Man musste kein Genie sein, um zu begreifen, was passierte. In einer kleinen Gemeinschaft wie Unterleuten war es besonders offensichtlich. Die neoliberale Ideologie, getarnt als Mischung aus Pragmatismus und Leistungsgerechtigkeit, eroberte die letzten Winkel des gesellschaftlichen Lebens. Zu Zeiten der Stasi wurde weniger beobachtet, abgehört, gedroht und gefeuert als heute, und trotzdem nannte sich das neue System Demokratie. Stück für Stück war der soziale Zusammenhalt erodiert. Was sich heute im Landmann versammelt hatte, war kein Dorf mehr, sondern eine Zweckgemeinschaft von Einzelkämpfern. Wenn Kron darauf hinwies, nannte man ihn einen hoffnungslosen Ostalgiker, und seine Tochter Kathrin versank vor Scham im Boden.
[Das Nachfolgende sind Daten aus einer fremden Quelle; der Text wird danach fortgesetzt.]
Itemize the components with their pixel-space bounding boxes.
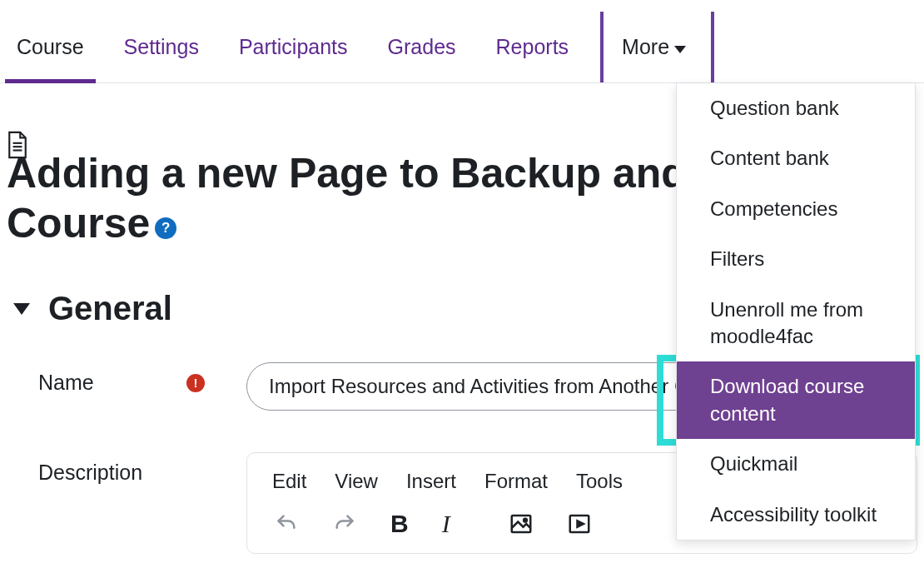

Niemals würde Kron verstehen, wie die Leute in der Lage waren, mit harter Arbeit kaum das Existenzminimum zu erreichen und dennoch zu glauben, dass sie in der besten aller Welten lebten. Dass die meisten Unterleutner so zufrieden wirkten, hinterließ ihn fassungslos. Sie waren wie Gombrowskis Kühe, die auch nicht mehr gemolken und geschlachtet, sondern verwaltet wurden. Seit Neuestem trugen die Tiere Transponder um den Hals und trotteten freiwillig von Futtertrog über Melkmaschine zu Massagebürsten, Liegeplätzen und Bolzenschussgerät. So sah sie aus, die schöne neue Welt, die sich auf Dorf und Republik ausgedehnt hatte. Genormt, bespaßt und verwaltet – eine Bürgerherde. Trotzdem machte Kron, anders als Kathrin glaubte, diese Entwicklung niemandem zum Vorwurf. Es gab nur zwei Dinge, die er von Menschen verlangte: Gemeinschaftssinn und Aufrichtigkeit. Das hatte nichts mit gestern oder heute zu tun. Auch nichts mit Kommunismus oder Kapitalismus. Das war überhaupt keine Frage der Gesellschaftsform, sondern eine von Anstand und Vernunft.